Veglie missionarie/1: «Dando si riceve molto più di ciò che si dà»

Venerdì 20 ottobre ad Agnadello l'incontro di preghiera per la Zona pastorale 1 con don Francesco Nisoli, a lungo "fidei donum" in Brasile

«Ventotto anni di missione in Brasile mi hanno arricchito e mi hanno fatto capire che dando si riceve molto più di ciò che si dà». Con queste parole don Francesco Nisoli, ex sacerdote “fidei domun” in Brasile, ora collaboratore parrocchiale a Caravaggio, ha iniziato la sua testimonianza di missionario, offerta durante la veglia missionaria per la zona pastorale 1 della diocesi che lui stesso ha presieduto nella serata di venerdì 20 ottobre nella chiesa parrocchiale di San Vittore, ad Agnadello.

Raccontando la propria esperienza pastorale in America Latina, don Francesco ha detto di averla idealmente suddivisa in due momenti. Il primo legato agli anni trascorsi in una diocesi del nord del Paese e il secondo relativo al periodo in cui ha operato nei pressi di Goiania.

«Nella prima esperienza – ha raccontato – ho sperimentato l’universalità. Eravamo due preti della diocesi cremonese e con noi c’erano tre preti locali, tre suore tedesche e dei laici brasiliani provenienti dal Sud del Paese: abbiamo lavorato insieme convinti che, finite le grandi lotte per le terre, gli abitanti del posto avessero bisogno di qualcosa di più profondo».

Della sua seconda esperienza don Francesco ha voluto rimarcare il ruolo fondamentale dei laici nella Chiesa. «Mi sono fidato – ha detto – dei laici. Perché non farlo? In vari villaggi abbiamo costituito delle piccole équipe cercando di formare dei laici che potessero celebrare la parola del Signore nel momento in cui non ci fossero i sacerdoti».

Nei suoi primi mesi a Goiania don Francesco ha raccontato di aver sperimentato una realtà durissima. «Il quartiere – ha detto – era violento e io ho lavorato nella realtà delle carceri, dove ho scoperto, però, un aspetto molto importante della pastorale carceraria: l’ascolto.
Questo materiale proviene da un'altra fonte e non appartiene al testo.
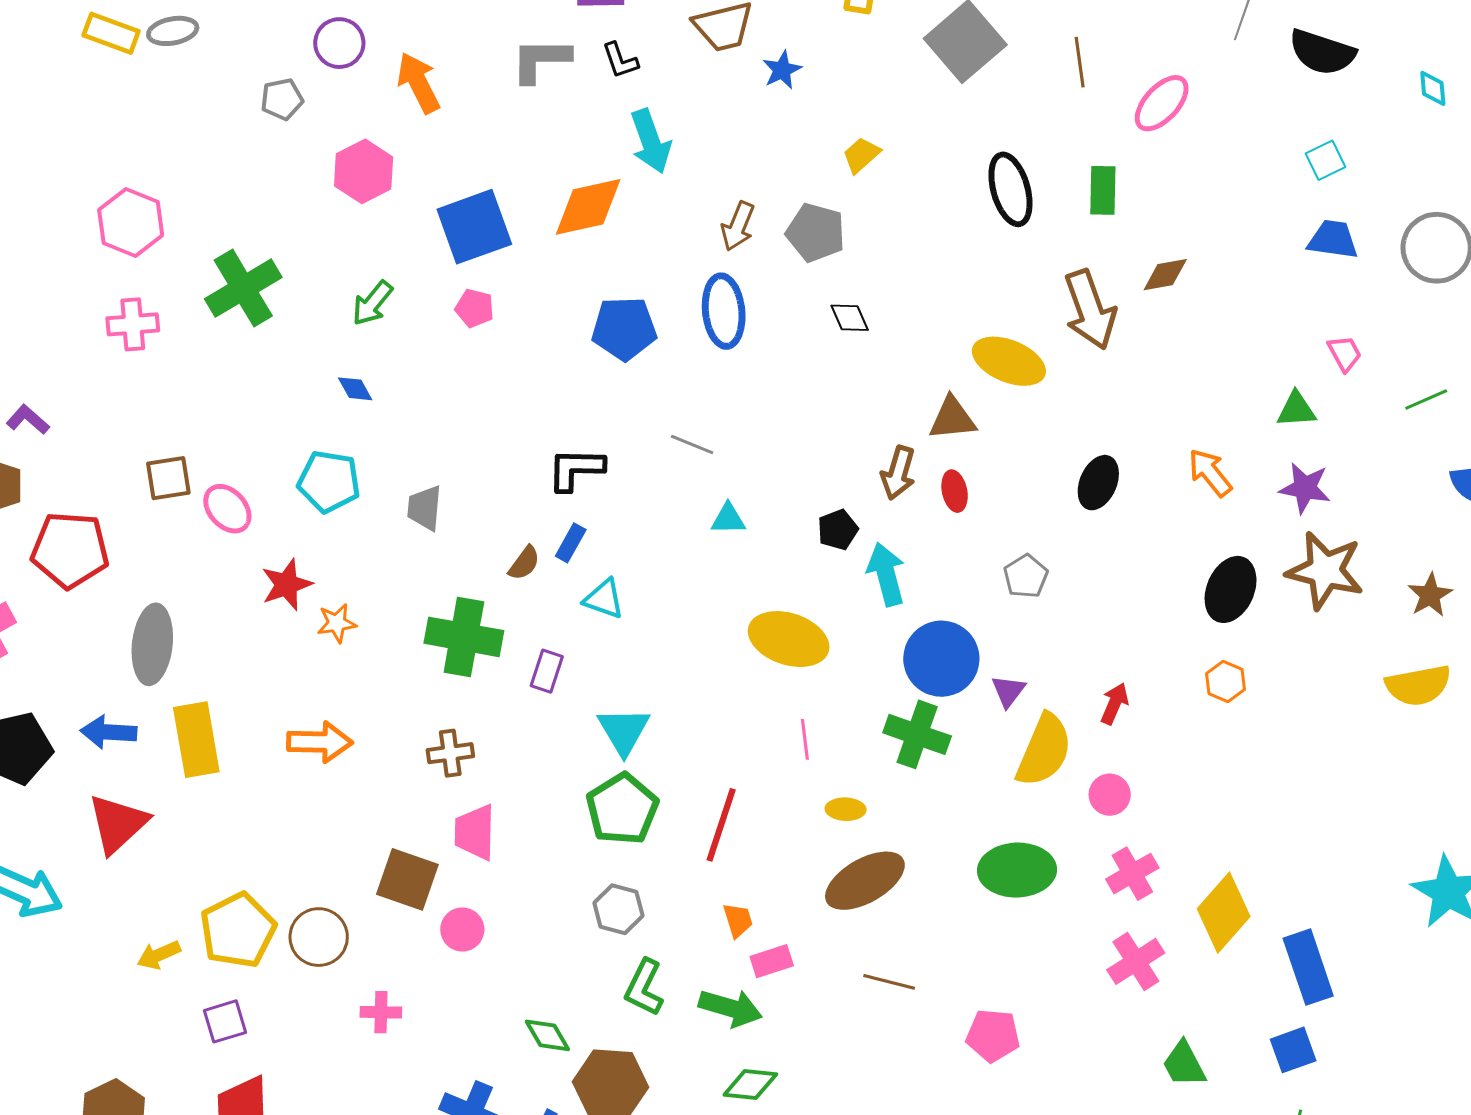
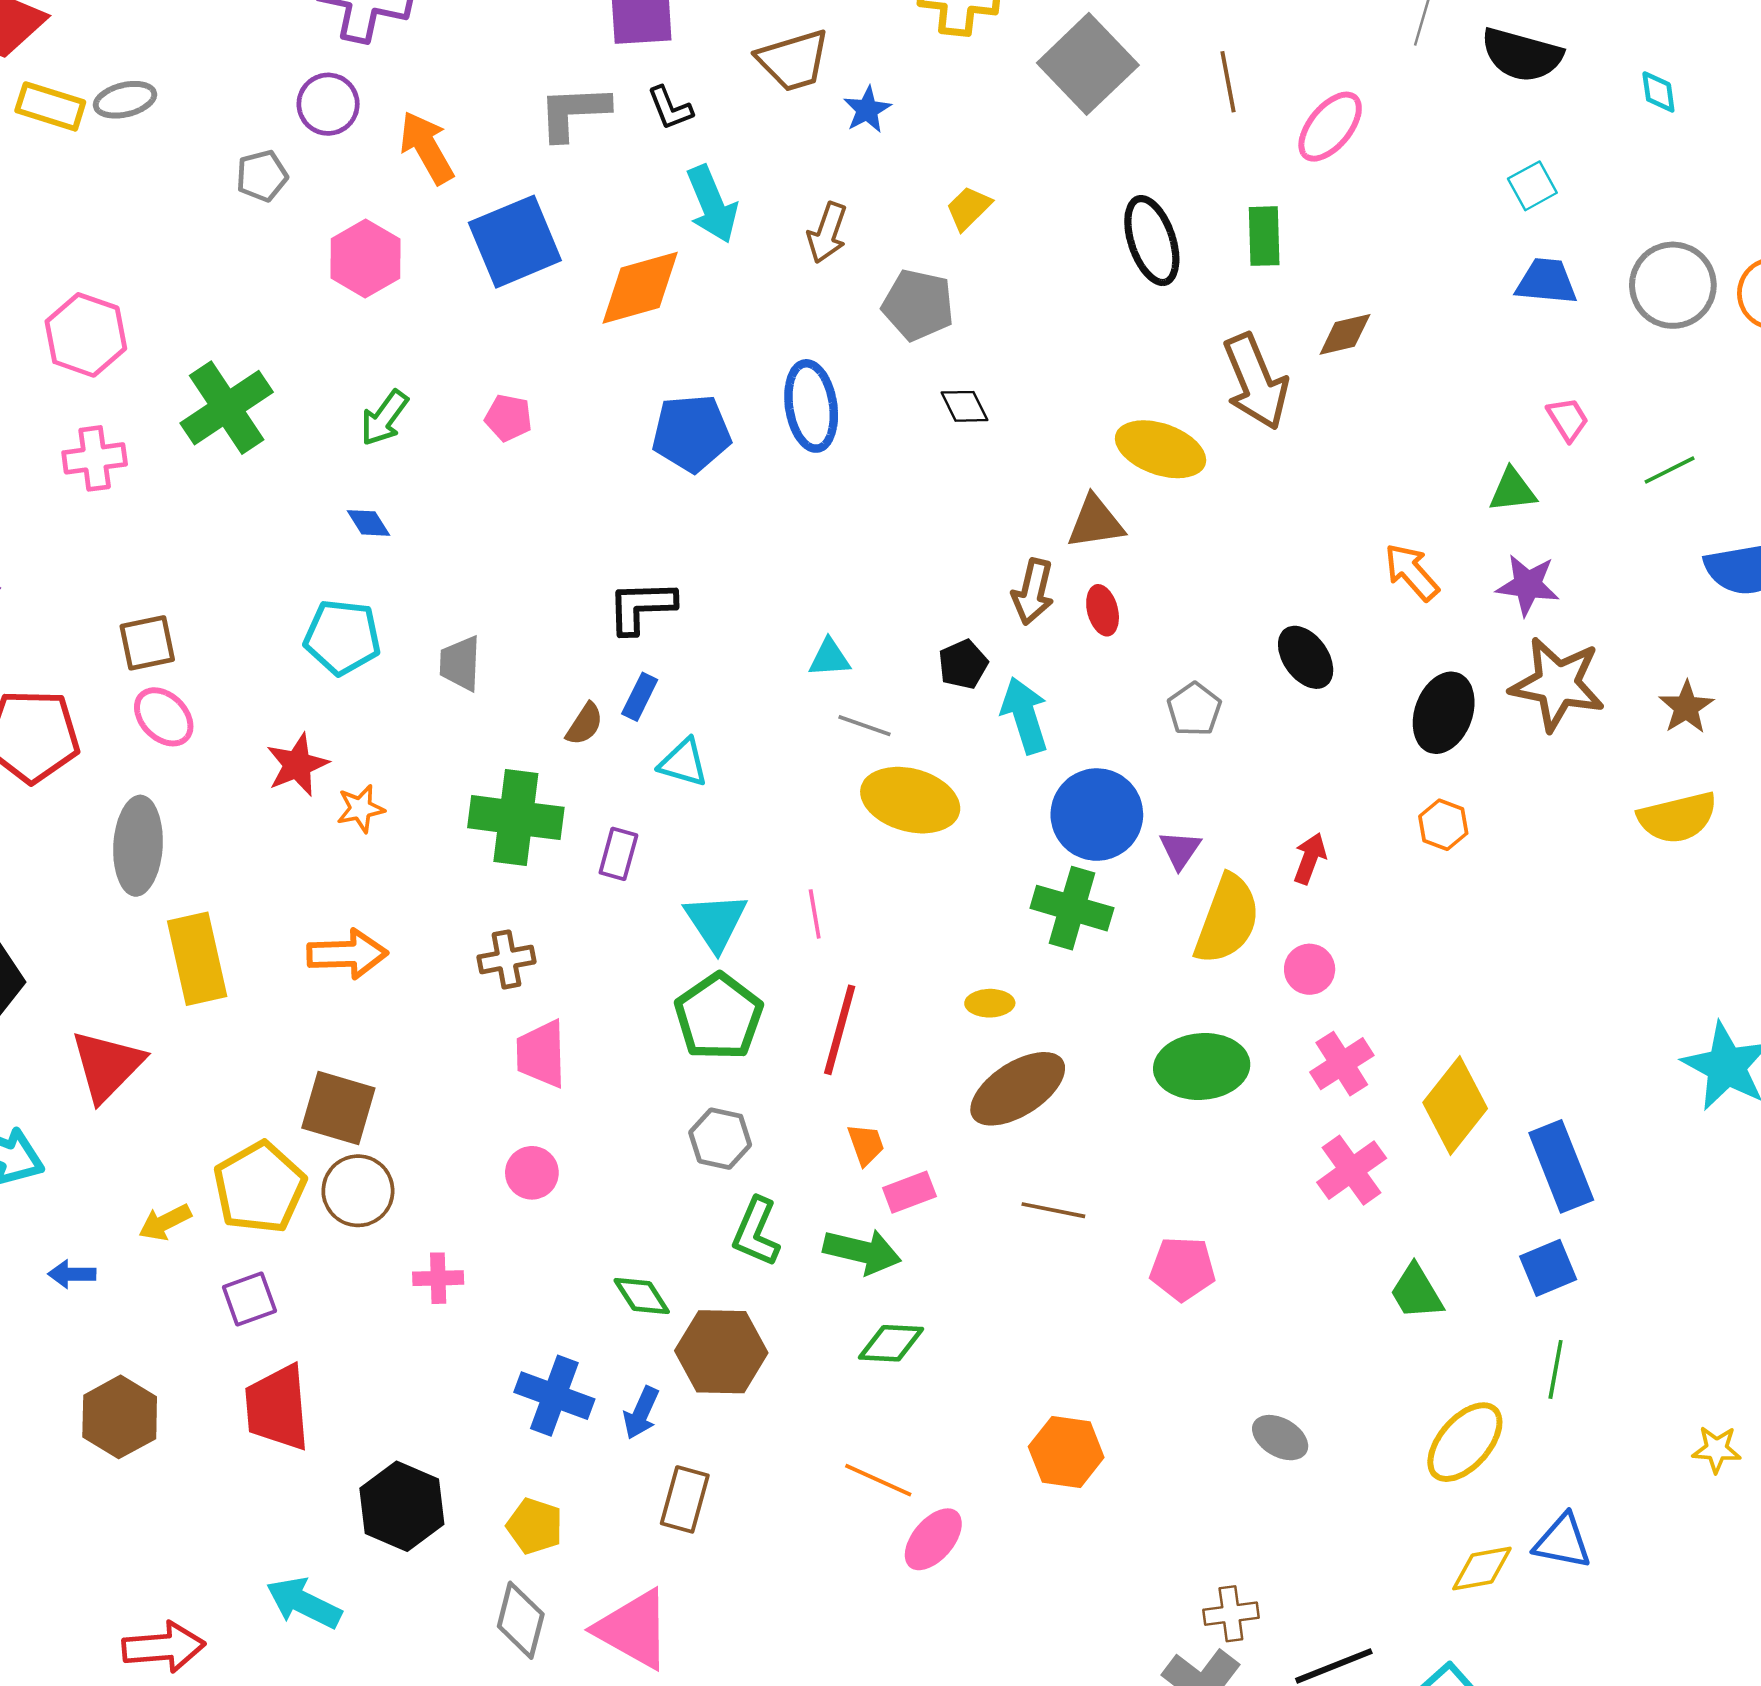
brown arrow: (738, 226) -> (827, 233), moved
blue square: (474, 227) -> (515, 242), moved
gray line: (692, 444) -> (865, 726), moved
black ellipse: (1098, 483) -> (1306, 657), moved, turned -56
pink ellipse: (227, 509) -> (164, 717), moved
blue arrow: (109, 732) -> (72, 1274), moved, size x0.7
pink line: (805, 739) -> (815, 914), moved
brown square: (407, 879) -> (338, 1108), moved

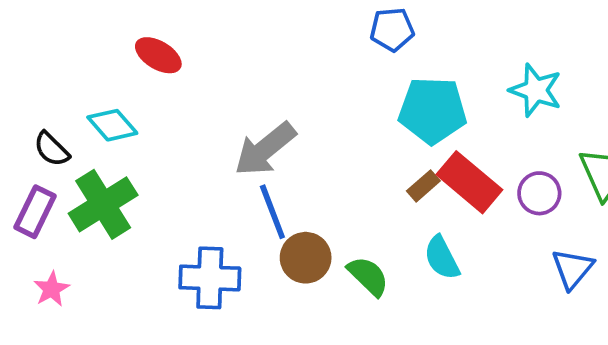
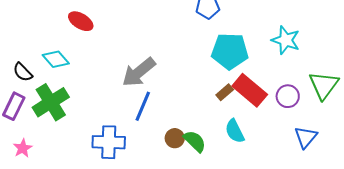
blue line: (272, 212) -> (143, 106), turned 44
brown circle: (306, 258) -> (175, 138), moved, size x0.7

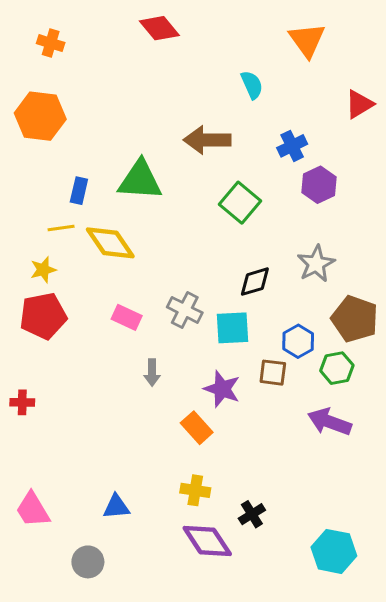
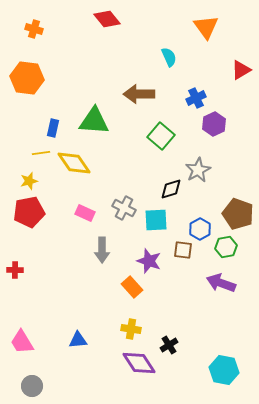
gray star: (316, 264) -> (198, 170), moved
gray arrow: (152, 373) -> (102, 250), size x1.4
gray circle: (88, 562) -> (32, 386), moved

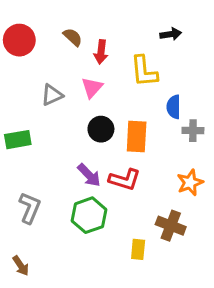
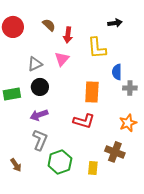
black circle: (101, 129) -> (40, 87), moved
purple arrow: (89, 175) -> (39, 115), moved, turned 114
gray L-shape: (30, 208) -> (40, 140), moved
green hexagon: (89, 215) -> (60, 162), moved
brown arrow: (21, 266) -> (16, 165), moved

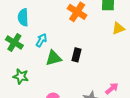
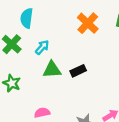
black rectangle: (77, 55) -> (78, 71), turned 40

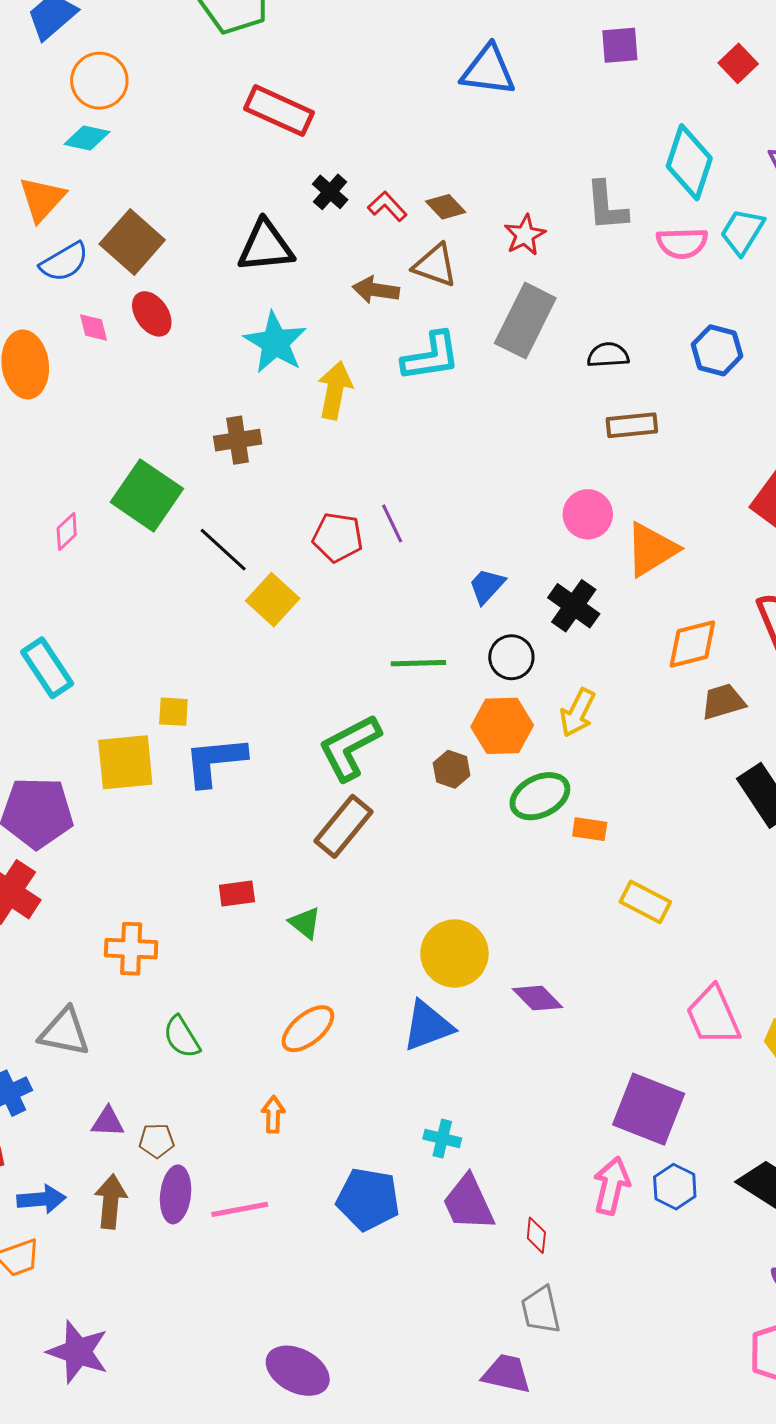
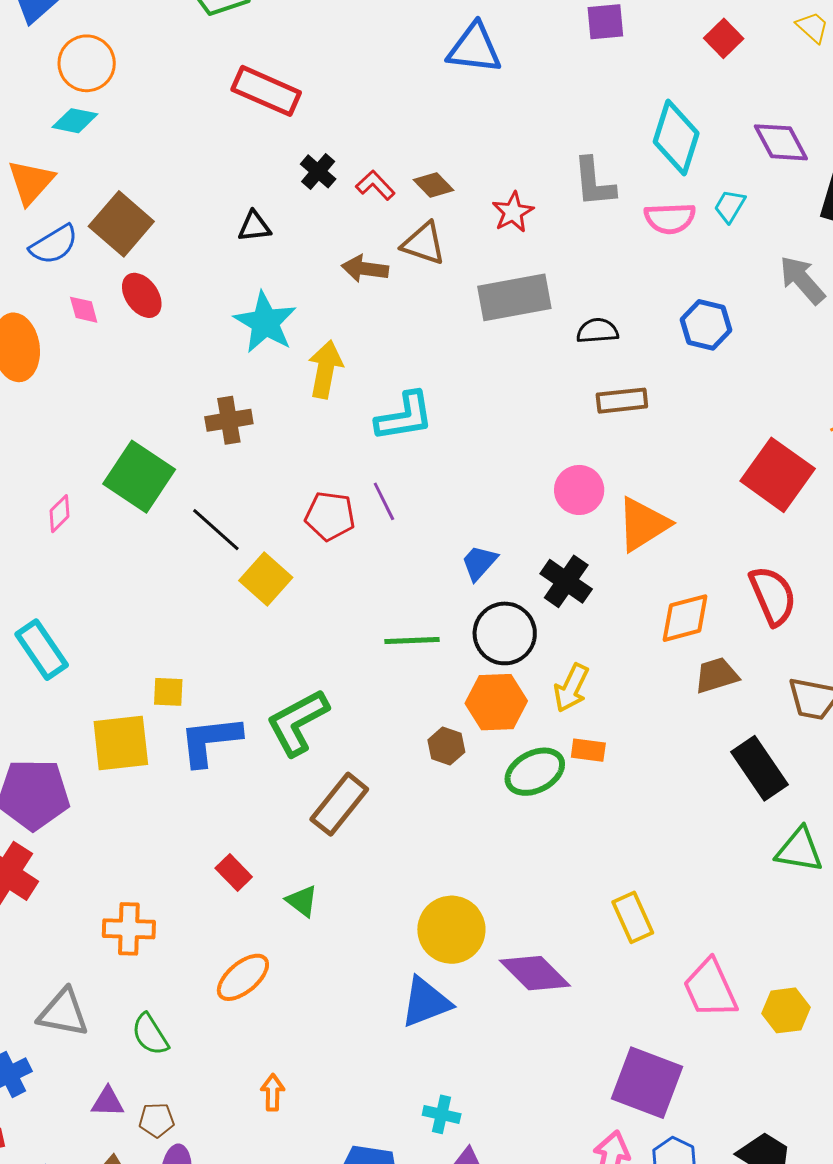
cyan trapezoid: (742, 232) -> (730, 206), size x0.7
black triangle: (266, 246) -> (254, 226), size x0.6
gray rectangle: (525, 321) -> (514, 297), turned 54
cyan L-shape: (431, 356) -> (404, 417), moved
black circle: (511, 657) -> (505, 633), size x1.4
green L-shape: (350, 747) -> (298, 722), moved
orange rectangle: (590, 829) -> (588, 750), moved
red rectangle: (237, 894) -> (234, 872), turned 54
yellow rectangle: (645, 902) -> (633, 917), moved, turned 39
purple diamond: (537, 998) -> (535, 973), size x1.4
orange ellipse: (308, 1029) -> (243, 977), moved
green semicircle: (182, 1037) -> (150, 1034), moved

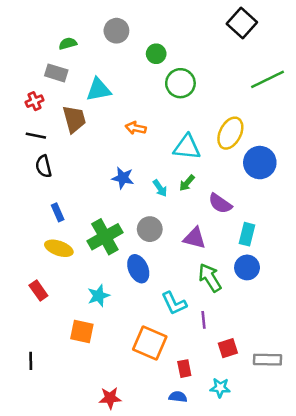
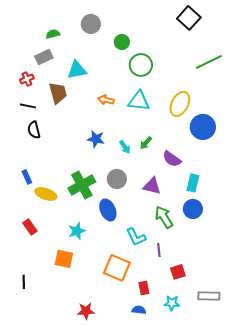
gray rectangle: (56, 73) -> (44, 57), turned -42
cyan triangle: (187, 147) -> (139, 101), moved
blue rectangle: (58, 212) -> (27, 177), moved
gray rectangle: (267, 360) -> (209, 296), moved

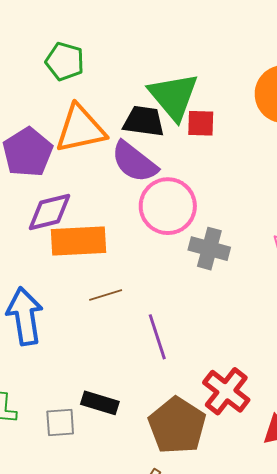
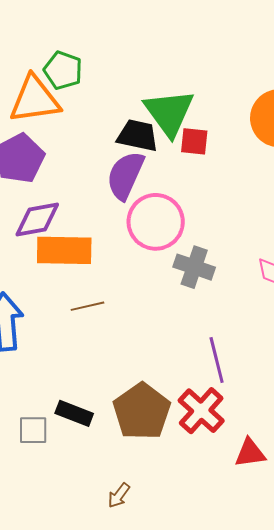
orange triangle: (80, 129) -> (35, 100), moved
purple semicircle: (134, 162) -> (125, 175), turned 72
purple line: (157, 337) -> (217, 360), moved
brown pentagon: (177, 426) -> (142, 411), moved

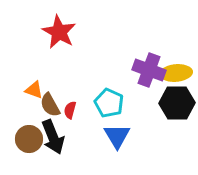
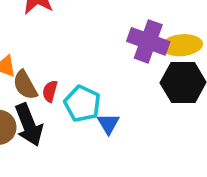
cyan pentagon: (109, 103) -> (82, 104), moved
blue triangle: (117, 136) -> (108, 124), size x0.7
A volte ho anche provato un senso di impotenza, ma sono riuscito a cogliere il concetto di essenzialità e questo mi ha dato la forza di portare avanti la mia opera e il cammino di comunione con Dio si è trasformato in un cammino di comunione con la gente. È stato molto bello».

Don Francesco ha concluso la sua testimonianza con un’orazione: «Mi hai sedotto, Signore, mi hai dominato e la vittoria è stata tua. Nonostante me, mi hai amato e mi hai scelto». Dai banchi è scattato un applauso, prima timido poi piuttosto convinto.

La veglia, che si era aperta con l’apposizione di alcune piccole tessere su un planisfero da parte dei fedeli, a richiamo del tema della serata (“La messe è molta”), si è conclusa con la consegna ai presenti di un mazzo di spighe, simbolo di un mandato missionario che può esprimersi, molto semplicemente, anche solo nella preghiera.